11/12/2019 europalestine.com  5 min #165830

Quand Raphaël Glucksmann se fait remettre à sa place...

Lettre de Salah Guemriche dans le journal Le soir d'Algérie, à la veille d'élections algériennes, et à alors que le parlement européen, qui ne s'en est jamais soucié jusqu'ici, vient de chapitrer le régime algérien, à l'initiative de Raphaël Glucksmann. (Extraits)


"Après avoir ignoré les désolations du peuple algérien durant tout le règne de Bouteflika, comme l'UE a de tous temps ignoré les malheurs du peuple palestinien, voilà que, soudain, la bonne conscience du Parlement européen se réveille !", écrit sans une "Lettre ouverte à Raphaël Glucksmann et aux eurodéputé-e-s", l'essayiste algérien.

À l'initiative de ce réveil, un député fraîchement élu, surgi de la Sarkozie (il était présent au fameux meeting du 29 avril 2007 du candidat de l'UMP), passé au macronisme avant d'opter pour une gauche en perdition : Raphaël Gluksmann.
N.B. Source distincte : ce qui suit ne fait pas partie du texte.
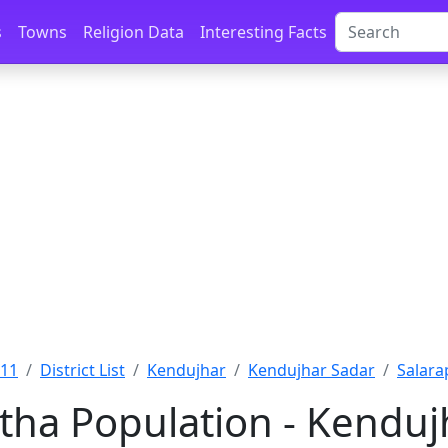
s
Towns
Religion Data
Interesting Facts
011
District List
Kendujhar
Kendujhar Sadar
Salara
tha Population - Kendujh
Il est dit que, jeune étudiant, il aurait fait un stage de sept mois au Soir d'Algérie ! Très original ! Mais on ne peut pas dire que cela lui ait servi à établir une juste hiérarchie des causes à soutenir...
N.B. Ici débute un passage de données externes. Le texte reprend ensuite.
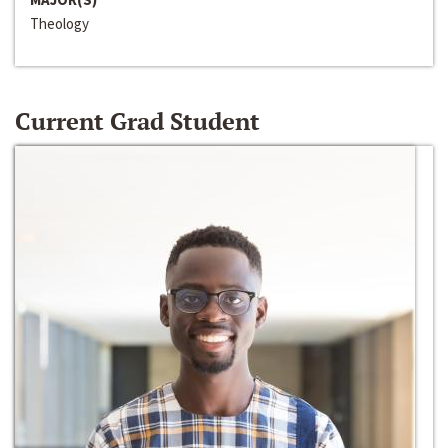
Theology
Current Grad Student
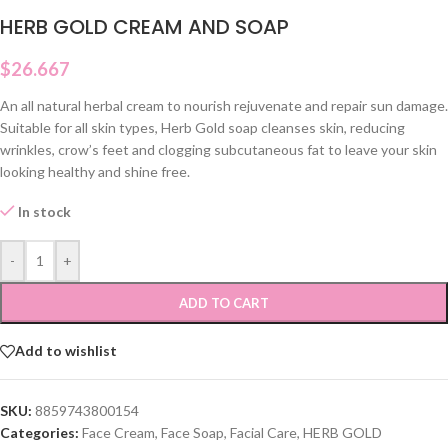
HERB GOLD CREAM AND SOAP
$
26.667
An all natural herbal cream to nourish rejuvenate and repair sun damage.
Suitable for all skin types, Herb Gold soap cleanses skin, reducing
wrinkles, crow’s feet and clogging subcutaneous fat to leave your skin
looking healthy and shine free.
In stock
-
+
ADD TO CART
Add to wishlist
SKU:
8859743800154
Categories:
Face Cream
,
Face Soap
,
Facial Care
,
HERB GOLD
Adepte du bienfondé de la guerre en Irak (avec la revue Le Meilleur du monde, organe des néo-conservateurs français), puis, contrat de mariage oblige (avec une ancienne vice-ministre de l'Intérieur de la Géorgie), soutien du Président géorgien (2008-2013), on le retrouve en mai 2019 sur une liste socialisante aux Européennes ! Plus convertible que ça, tu meurs !
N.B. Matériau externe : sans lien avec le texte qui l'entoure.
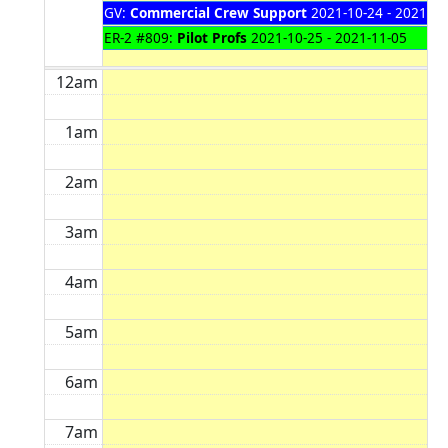
GV:
Commercial Crew Support
2021-10-24 - 2021-11
ER-2 #809:
Pilot Profs
2021-10-25 - 2021-11-05
12am
1am
2am
3am
4am
5am
6am
7am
C'est donc, à l'initiative de l'ancien conseiller du Président géorgien que votre Parlement vient de chapitrer le pouvoir algérien en le sommant de cesser les atteintes aux droits de l'Homme dont sont victimes les activistes ou les sympathisants algériens du Hirak. Belle et admirable initiative, certes. Mais, loin de faire oublier la bienveillance du Parlement à l'égard de la politique d'apartheid pratiquée au grand jour par l'État d'Israël, cette initiative met l'accent sur une exceptionnalité sans précédent dans l'histoire des relations internationales. La vérité est que, dans le sillage de l'ONU, l'UE s'est distinguée par sa discrétion dans la tragédie du peuple palestinien, ce qui revient à cautionner les manquements aux droits de l'Homme commis quotidiennement par l'État d'Israël : le sort de tout un peuple dépossédé, déshumanisé, forcé de survivre dans un camp de concentration à ciel ouvert, ce sort vous indiffère, Mesdames et Messieurs du Parlement ! D'où la question primordiale : pourquoi cette indignation sélective ? Et, subséquemment : pourquoi aujourd'hui ?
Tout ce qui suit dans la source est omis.